Your goal: Every line of the records below from the line with "Transferência" up to and including the line with "Коммутаторы" must be reproduced exactly, and no line outside that range.
Extracted information below:
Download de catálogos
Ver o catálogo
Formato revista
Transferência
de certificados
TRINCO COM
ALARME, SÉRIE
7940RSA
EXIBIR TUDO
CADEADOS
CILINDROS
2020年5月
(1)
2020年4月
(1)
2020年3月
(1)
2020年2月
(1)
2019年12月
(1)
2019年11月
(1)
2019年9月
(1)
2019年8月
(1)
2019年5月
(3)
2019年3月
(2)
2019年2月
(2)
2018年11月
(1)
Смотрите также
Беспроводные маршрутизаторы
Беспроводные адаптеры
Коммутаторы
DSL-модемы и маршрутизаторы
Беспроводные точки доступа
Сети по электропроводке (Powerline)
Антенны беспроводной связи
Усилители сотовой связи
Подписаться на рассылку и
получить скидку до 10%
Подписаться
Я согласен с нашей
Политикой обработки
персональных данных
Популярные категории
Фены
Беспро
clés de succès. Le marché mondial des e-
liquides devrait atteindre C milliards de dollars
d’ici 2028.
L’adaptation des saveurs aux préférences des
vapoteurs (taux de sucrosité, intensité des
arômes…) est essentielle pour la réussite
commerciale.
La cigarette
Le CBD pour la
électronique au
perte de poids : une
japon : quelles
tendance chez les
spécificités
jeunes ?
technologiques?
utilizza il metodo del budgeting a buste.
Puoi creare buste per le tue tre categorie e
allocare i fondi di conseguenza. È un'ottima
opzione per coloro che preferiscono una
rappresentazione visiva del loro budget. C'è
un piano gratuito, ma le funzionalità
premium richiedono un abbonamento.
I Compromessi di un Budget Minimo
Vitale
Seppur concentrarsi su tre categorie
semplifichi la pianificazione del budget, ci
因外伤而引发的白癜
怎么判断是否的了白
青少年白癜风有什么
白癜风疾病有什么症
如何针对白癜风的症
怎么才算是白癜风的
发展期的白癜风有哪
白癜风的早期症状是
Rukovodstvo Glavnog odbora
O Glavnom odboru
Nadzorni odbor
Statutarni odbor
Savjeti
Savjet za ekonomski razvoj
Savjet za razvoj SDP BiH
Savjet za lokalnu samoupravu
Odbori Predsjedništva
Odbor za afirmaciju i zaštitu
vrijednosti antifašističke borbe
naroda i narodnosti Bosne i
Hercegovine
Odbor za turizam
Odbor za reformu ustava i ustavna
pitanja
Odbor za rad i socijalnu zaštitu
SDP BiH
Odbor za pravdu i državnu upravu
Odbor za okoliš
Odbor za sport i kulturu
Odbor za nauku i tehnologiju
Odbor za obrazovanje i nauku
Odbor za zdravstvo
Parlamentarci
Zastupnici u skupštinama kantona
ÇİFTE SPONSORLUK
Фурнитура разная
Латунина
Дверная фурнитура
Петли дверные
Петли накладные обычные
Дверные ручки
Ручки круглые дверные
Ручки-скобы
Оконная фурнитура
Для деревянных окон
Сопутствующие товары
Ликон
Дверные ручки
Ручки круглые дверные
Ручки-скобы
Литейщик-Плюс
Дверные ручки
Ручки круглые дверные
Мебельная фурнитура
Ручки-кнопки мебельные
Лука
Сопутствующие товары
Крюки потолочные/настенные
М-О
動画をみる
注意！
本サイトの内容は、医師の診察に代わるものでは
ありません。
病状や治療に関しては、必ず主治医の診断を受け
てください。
End of Extracted information.
Extracted information below:
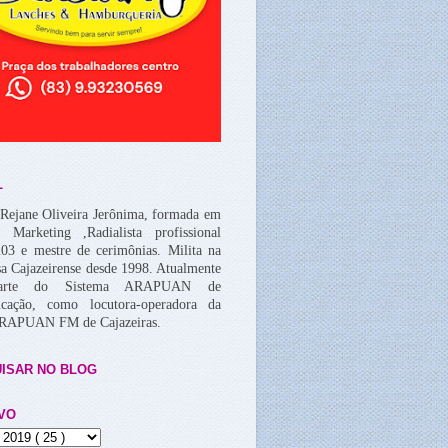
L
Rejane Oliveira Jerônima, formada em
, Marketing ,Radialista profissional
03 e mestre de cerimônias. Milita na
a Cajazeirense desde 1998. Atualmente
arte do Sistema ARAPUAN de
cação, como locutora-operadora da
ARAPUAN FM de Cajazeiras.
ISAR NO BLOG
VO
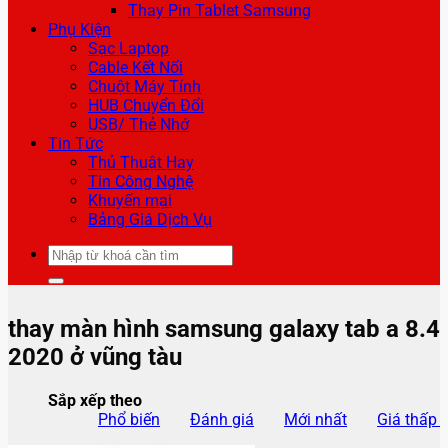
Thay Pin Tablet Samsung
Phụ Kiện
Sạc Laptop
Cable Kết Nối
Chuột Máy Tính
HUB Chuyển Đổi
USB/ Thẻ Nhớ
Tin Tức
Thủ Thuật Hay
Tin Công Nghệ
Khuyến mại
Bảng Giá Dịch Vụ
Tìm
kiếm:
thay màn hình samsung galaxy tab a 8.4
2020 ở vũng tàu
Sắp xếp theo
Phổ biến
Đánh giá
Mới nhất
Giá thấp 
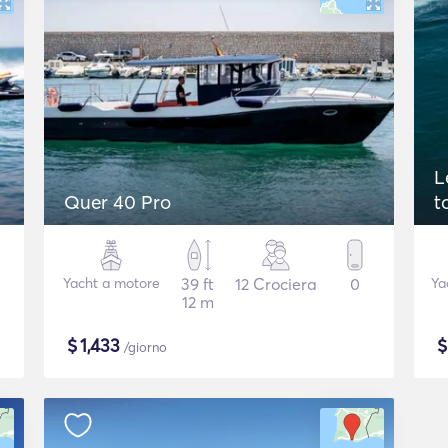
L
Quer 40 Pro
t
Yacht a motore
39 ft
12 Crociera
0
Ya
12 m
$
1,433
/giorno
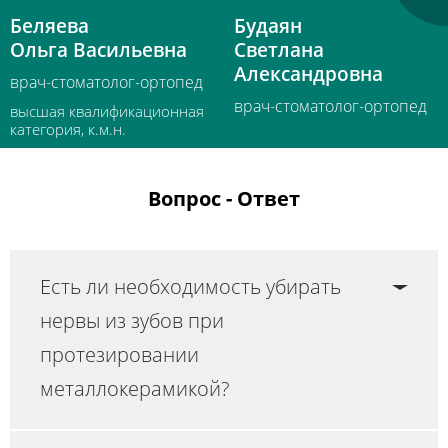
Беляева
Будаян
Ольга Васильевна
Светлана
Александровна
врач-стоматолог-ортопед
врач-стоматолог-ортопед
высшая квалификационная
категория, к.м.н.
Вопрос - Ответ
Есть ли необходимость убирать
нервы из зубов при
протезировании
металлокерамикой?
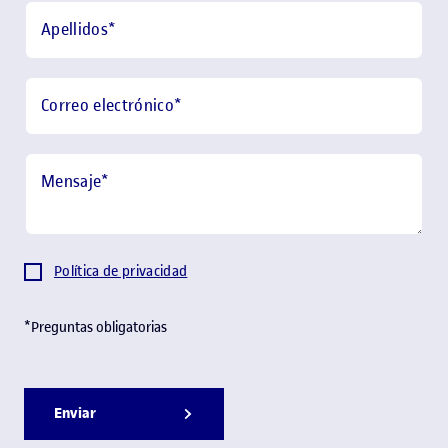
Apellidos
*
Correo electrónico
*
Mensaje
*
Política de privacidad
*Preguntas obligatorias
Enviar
End of Extracted information.
Extracted information below:
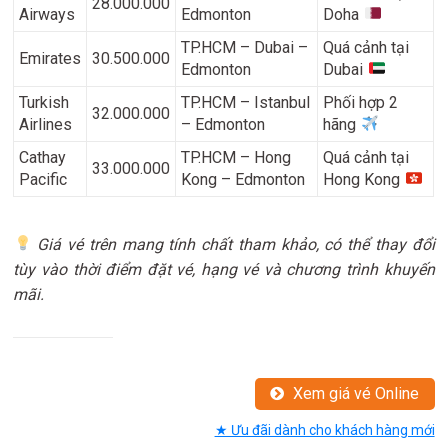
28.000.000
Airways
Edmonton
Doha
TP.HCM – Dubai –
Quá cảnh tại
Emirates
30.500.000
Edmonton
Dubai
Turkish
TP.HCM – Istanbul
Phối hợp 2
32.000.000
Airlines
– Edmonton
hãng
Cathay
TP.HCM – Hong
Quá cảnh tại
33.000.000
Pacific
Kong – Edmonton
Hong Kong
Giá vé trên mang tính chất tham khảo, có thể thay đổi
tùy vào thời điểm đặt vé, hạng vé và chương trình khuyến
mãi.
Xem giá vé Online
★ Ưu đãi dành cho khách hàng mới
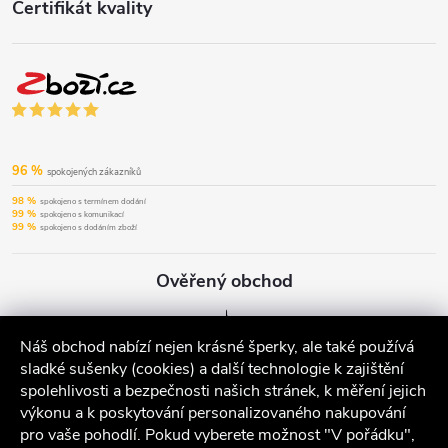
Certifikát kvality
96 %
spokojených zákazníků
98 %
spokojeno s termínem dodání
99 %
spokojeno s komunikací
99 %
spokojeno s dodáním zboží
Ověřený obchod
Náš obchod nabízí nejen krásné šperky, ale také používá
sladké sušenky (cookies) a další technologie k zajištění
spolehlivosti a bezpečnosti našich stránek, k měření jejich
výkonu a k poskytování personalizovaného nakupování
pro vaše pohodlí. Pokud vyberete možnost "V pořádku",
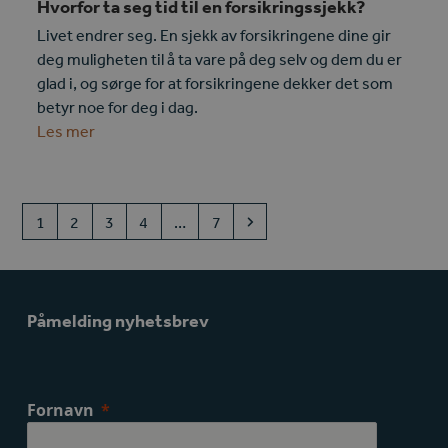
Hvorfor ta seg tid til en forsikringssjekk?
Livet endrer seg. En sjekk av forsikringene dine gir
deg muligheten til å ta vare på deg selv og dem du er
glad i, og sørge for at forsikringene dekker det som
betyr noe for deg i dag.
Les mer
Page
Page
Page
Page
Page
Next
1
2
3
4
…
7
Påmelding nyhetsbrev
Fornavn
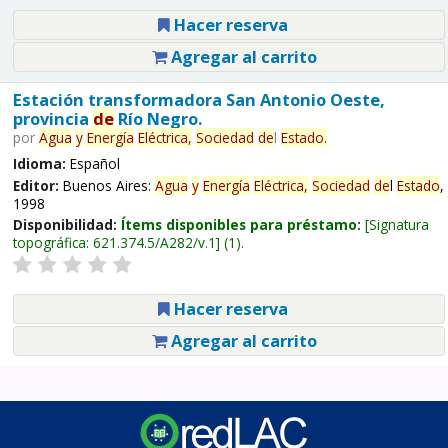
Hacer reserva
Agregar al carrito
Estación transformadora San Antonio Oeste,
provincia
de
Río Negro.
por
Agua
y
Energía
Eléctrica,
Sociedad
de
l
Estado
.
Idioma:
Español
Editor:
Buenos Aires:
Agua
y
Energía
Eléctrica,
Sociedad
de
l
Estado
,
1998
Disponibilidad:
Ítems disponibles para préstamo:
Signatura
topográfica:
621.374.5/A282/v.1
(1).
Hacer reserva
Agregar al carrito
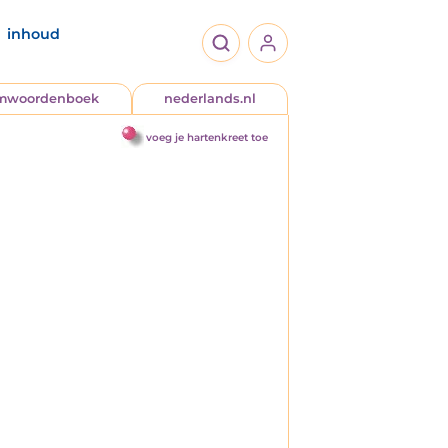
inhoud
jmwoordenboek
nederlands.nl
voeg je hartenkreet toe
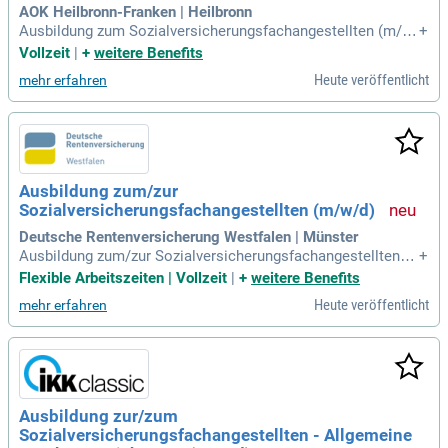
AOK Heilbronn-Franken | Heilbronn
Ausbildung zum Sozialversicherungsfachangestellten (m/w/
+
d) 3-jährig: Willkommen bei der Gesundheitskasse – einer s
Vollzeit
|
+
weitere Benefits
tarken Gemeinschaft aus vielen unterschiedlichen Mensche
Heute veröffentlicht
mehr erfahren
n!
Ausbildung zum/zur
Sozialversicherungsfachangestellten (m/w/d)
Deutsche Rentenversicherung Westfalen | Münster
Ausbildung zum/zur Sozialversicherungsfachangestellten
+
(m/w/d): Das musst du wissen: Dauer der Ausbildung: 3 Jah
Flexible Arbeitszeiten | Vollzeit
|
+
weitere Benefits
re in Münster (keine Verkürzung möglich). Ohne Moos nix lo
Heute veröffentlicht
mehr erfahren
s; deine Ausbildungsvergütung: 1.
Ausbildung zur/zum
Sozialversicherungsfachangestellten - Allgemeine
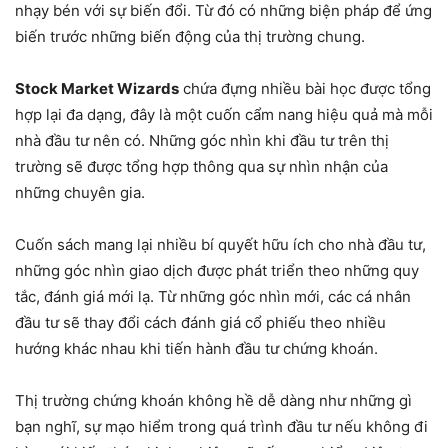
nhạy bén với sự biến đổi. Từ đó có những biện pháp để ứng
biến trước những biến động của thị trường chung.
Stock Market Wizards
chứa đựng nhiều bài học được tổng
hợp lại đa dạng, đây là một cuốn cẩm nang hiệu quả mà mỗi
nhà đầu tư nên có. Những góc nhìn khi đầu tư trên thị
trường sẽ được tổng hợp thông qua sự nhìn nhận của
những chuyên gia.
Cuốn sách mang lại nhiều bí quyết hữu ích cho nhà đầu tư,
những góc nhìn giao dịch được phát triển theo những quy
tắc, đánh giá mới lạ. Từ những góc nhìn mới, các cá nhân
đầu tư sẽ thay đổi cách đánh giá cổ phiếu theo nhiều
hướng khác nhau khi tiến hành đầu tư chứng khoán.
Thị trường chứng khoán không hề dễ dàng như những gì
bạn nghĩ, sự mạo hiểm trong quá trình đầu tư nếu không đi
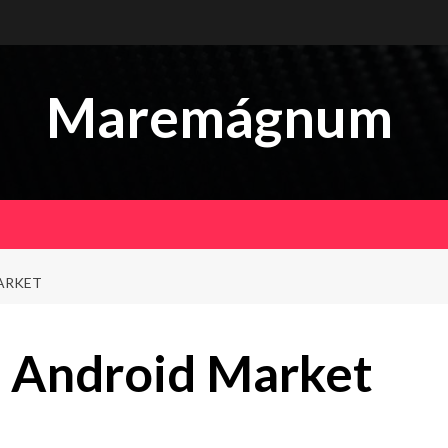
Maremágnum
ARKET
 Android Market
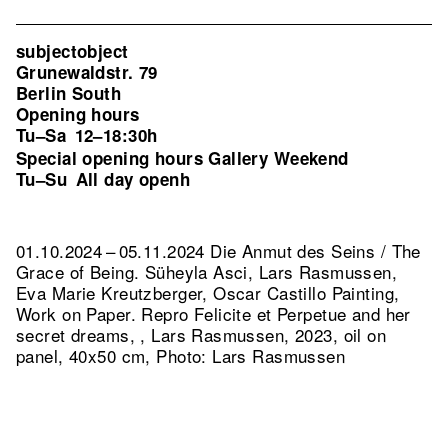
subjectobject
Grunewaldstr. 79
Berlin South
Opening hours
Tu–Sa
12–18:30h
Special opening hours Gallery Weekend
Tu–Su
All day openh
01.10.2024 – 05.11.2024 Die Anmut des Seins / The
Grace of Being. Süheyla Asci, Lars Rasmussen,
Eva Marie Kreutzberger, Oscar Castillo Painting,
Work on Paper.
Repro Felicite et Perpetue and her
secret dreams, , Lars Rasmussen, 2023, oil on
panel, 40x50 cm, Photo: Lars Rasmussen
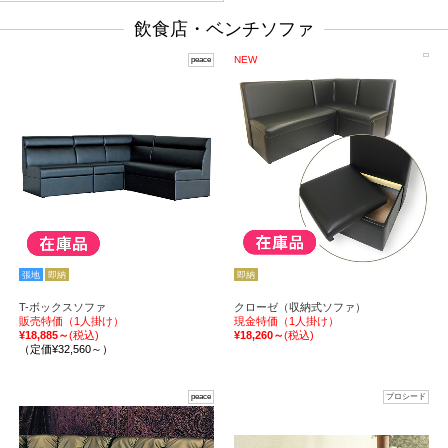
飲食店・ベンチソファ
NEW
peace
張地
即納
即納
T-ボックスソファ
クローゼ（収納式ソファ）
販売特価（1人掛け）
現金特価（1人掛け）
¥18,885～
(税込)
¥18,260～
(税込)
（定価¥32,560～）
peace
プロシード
End of Extracted information.
Result for this task:
Transferência
de certificados
TRINCO COM
ALARME, SÉRIE
7940RSA
EXIBIR TUDO
CADEADOS
CILINDROS
2020年5月
(1)
2020年4月
(1)
2020年3月
(1)
2020年2月
(1)
2019年12月
(1)
2019年11月
(1)
2019年9月
(1)
2019年8月
(1)
2019年5月
(3)
2019年3月
(2)
2019年2月
(2)
2018年11月
(1)
Смотрите также
Беспроводные маршрутизаторы
Беспроводные адаптеры
Коммутаторы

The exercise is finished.